How to restore a hacked Linux server
Every sysadmin will try its best to secure the system/s he is managing. Hopefully you never had to restore your own system from a compromise and you will not have to do this in the future. Working on several projects to restore a compromised Linux system for various clients, I have developed a set of rules that others might find useful in similar situations. The type of hacks encountered can be very variate and you might see very different ones than the one I will present, or I have seen live, but even so, this rules might be used as a starting point to develop your own recovery plan.

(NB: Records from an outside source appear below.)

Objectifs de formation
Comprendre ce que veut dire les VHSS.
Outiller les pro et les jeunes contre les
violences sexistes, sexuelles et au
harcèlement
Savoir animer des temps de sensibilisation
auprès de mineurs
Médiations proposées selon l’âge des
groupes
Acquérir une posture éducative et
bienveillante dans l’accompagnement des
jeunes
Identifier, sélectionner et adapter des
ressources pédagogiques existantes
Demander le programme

In most cases if you have a system compromise at root level, you will hear that you have to fully reinstall the system and start fresh because it will be very hard to remove all the hidden files the attacker has placed on the system. This is completely true and if you can afford to do this then you should do it. Still even in this case the compromised system contains valuable information that can be used to understand the attack and prevent it in the future.

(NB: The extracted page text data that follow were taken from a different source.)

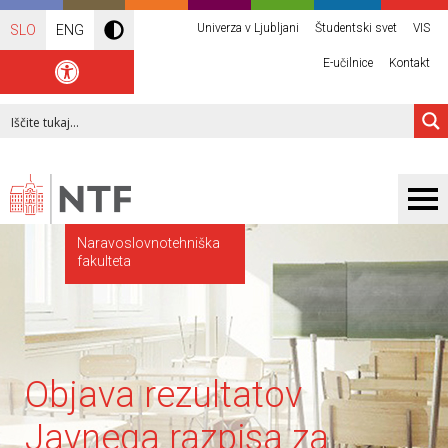
Univerza v Ljubljani
Študentski svet
VIS
SLO
ENG
E-učilnice
Kontakt
Naravoslovnotehniška
fakulteta
Objava rezultatov
Javnega razpisa za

Here is a short overview of the steps that I will present:
- Don’t panic. Keep your calm and develop a plan of actions
- Disconnect the system from the network
- Discover the method used to compromise the system
- Stop all the attacker scripts and remove his files
- Restore not affected services
- Fix the problem that caused the compromise
- Restore the affected services
- Monitor the system
Don’t panic. Keep your calm and develop a plan of actions
Ok. You have just found out that you have to restore a hacked system. My first suggestion is to remain calm. Don’t rush and do something you will regret later. Why? Of course you will have to take action as soon as possible, but you can assume that the compromise is probably active for some time and if you act in second 1 or minute 10 this will probably not make much of a difference. If you have experience with such situations and have a proper plan in your mind, go for it, and don’t waste any time. If not, just relax, take 5 minutes to think about what you should do and how to solve this problem. Example of bad actions during this time: you will rush and kill all the running scripts the attacker has launched and then have a timeout when you will think what to do next… In this time the attacker might see you have discovered him (for example from his irc bot, etc.) and might become upset and clean up the system for you… Of course you should not go on with your planned trip and take care of this when you get back, I am just saying to use 5-10 minutes to think on this and develop a short action plan. There should be** no timeout in your actions** and you should always know what is the next step.

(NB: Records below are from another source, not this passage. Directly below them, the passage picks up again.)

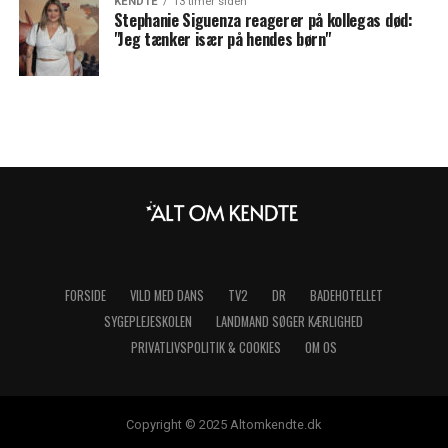
KENDTE
13 timer siden
Stephanie Siguenza reagerer på kollegas død:
"Jeg tænker især på hendes børn"
FORSIDE
VILD MED DANS
TV2
DR
BADEHOTELLET
SYGEPLEJESKOLEN
LANDMAND SØGER KÆRLIGHED
PRIVATLIVSPOLITIK & COOKIES
OM OS
Copyright © 2025 Altomkendte.dk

Disconnect the system from the network
This might not always be possible. But if you have physical access to the system or even if you are remotely on a system in a datacenter that provides a way to connect from a console (either a regular remote console, or a KVM, or a DRAC card in Dell servers, etc.), then this should be the next step. Connect to the remote console and bring down the network interface. If you don’t have a remote console, here are some other ideas: you might be able to rent a KVM for a limited time from your datacenter, or you might have to write some iptables rules to block any kind of access besides your own IP. After this your system will appear down to everyone, including the attacker that will see that the system is completely down.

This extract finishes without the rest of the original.